Wallos Proxy Hijacking Vulnerability Leading to Server-Side Request Forgery

A server-side request forgery (SSRF) vulnerability has been identified in Wallos, a personal subscription tracker, in versions prior to 4.7.0. The issue arises in the 'endpoints/logos/search.php' file, where the application accepts HTTP_PROXY and HTTPS_PROXY environment variables without proper validation. This lack of validation allows attackers to manipulate DNS resolutions and redirect outbound requests through malicious proxies, potentially accessing internal services or exfiltrating data via DNS.

Impact

Exploitation of this vulnerability allows for general server-side request forgery (SSRF) impacts, with the added risk of proxy hijacking, which can be used to access internal network services or perform DNS-based out-of-band attacks for data exfiltration.

Reproduction

To reproduce this vulnerability, send a request to the 'endpoints/logos/search.php' with a crafted 'search' parameter.

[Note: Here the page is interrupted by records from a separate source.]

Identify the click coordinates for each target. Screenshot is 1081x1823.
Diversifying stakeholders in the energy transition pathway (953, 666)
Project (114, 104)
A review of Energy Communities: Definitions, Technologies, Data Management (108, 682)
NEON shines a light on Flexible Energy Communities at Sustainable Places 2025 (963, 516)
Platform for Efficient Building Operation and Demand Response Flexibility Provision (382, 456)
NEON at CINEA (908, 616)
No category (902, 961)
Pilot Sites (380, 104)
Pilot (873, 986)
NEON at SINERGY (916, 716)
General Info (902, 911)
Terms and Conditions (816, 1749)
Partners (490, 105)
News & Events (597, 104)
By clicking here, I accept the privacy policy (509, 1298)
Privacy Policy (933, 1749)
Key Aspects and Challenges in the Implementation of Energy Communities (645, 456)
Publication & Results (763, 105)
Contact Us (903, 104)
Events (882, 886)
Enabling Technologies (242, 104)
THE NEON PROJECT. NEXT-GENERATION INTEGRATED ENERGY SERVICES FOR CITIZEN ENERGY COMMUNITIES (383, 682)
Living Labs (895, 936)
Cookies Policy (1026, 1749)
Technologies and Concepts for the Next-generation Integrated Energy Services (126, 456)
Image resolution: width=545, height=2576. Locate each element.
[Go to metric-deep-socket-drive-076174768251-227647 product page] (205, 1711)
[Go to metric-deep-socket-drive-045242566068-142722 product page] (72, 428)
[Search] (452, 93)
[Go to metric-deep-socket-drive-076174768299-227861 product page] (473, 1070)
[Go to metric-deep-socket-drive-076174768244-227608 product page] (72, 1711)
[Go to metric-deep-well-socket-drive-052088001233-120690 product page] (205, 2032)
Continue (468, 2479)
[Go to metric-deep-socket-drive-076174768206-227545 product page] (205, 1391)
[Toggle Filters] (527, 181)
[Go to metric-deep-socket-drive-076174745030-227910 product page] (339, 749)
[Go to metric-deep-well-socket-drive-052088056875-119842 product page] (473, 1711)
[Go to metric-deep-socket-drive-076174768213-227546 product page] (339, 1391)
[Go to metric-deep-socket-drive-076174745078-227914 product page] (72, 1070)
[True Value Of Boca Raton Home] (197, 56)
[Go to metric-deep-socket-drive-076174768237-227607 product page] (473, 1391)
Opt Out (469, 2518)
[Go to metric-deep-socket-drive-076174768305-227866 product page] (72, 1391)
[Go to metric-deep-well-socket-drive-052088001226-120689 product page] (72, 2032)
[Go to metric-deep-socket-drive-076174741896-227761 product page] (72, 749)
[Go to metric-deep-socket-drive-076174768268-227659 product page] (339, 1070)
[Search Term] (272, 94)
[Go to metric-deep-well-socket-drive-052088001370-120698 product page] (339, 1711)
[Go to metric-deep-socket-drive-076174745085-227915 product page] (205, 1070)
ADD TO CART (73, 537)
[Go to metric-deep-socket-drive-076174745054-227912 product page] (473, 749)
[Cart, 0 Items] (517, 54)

The server will resolve the domain via DNS and, if the HTTP_PROXY or HTTPS_PROXY environment variable is set, it will route the request through the specified proxy. This can be combined with a DNSLog listener to capture the DNS resolution, demonstrating the SSRF via proxy hijacking.

Remediation

Users are advised to update to Wallos version 4.7.0 or later, where this vulnerability has been patched.